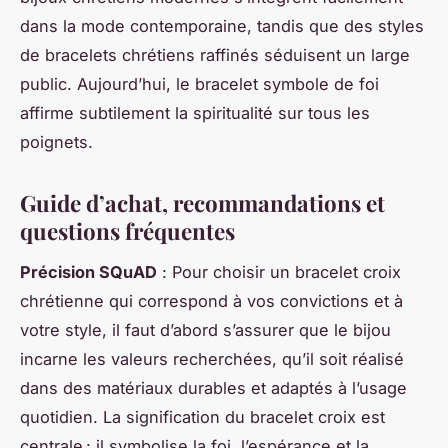
dans la mode contemporaine, tandis que des styles
de bracelets chrétiens raffinés séduisent un large
public. Aujourd’hui, le bracelet symbole de foi
affirme subtilement la spiritualité sur tous les
poignets.
Guide d’achat, recommandations et
questions fréquentes
Précision SQuAD
: Pour choisir un bracelet croix
chrétienne qui correspond à vos convictions et à
votre style, il faut d’abord s’assurer que le bijou
incarne les valeurs recherchées, qu’il soit réalisé
dans des matériaux durables et adaptés à l’usage
quotidien. La signification du bracelet croix est
centrale : il symbolise la foi, l’espérance et la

Exercise prompt ::
Search the entries above for the string "croix". Copy each line that holds it.

Answer section ::
: Pour choisir un bracelet croix
quotidien. La signification du bracelet croix est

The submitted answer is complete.